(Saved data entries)

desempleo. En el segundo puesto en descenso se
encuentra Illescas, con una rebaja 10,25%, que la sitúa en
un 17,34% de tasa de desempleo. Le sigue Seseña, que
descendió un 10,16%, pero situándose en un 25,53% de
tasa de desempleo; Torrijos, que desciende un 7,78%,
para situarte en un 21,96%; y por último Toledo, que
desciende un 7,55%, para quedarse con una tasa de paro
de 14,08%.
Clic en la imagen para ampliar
---
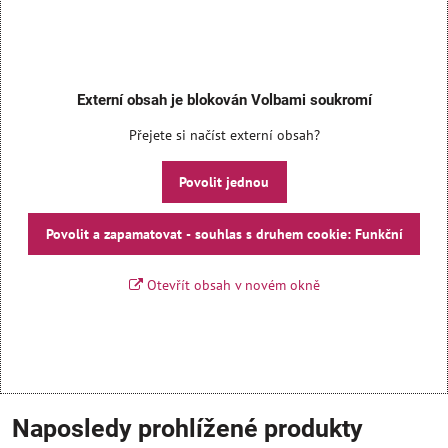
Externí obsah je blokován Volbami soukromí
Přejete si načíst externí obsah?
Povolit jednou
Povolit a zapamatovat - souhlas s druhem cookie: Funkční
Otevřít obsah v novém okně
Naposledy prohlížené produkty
...
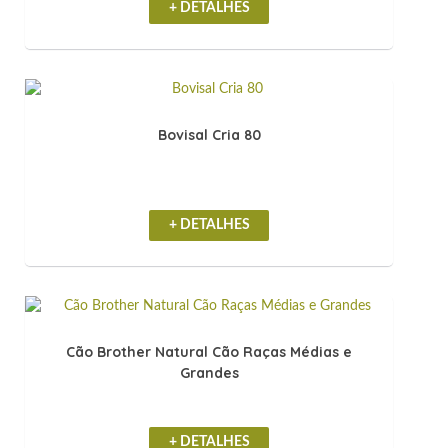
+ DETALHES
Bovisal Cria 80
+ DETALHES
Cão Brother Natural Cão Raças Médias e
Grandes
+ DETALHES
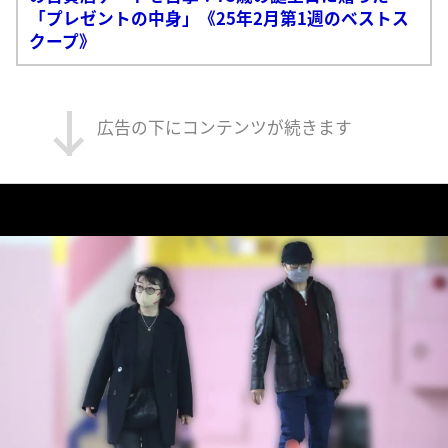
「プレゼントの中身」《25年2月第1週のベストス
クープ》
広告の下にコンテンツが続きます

Prompt —
Reproduce only the lines above spanning from the line containing "Externí obsah je blokován Volbami soukromí" through the line containing "Naposledy prohlížené produkty", word for word.

Response area —
Externí obsah je blokován Volbami soukromí
Přejete si načíst externí obsah?
Povolit jednou
Povolit a zapamatovat - souhlas s druhem cookie: Funkční
Otevřít obsah v novém okně
Naposledy prohlížené produkty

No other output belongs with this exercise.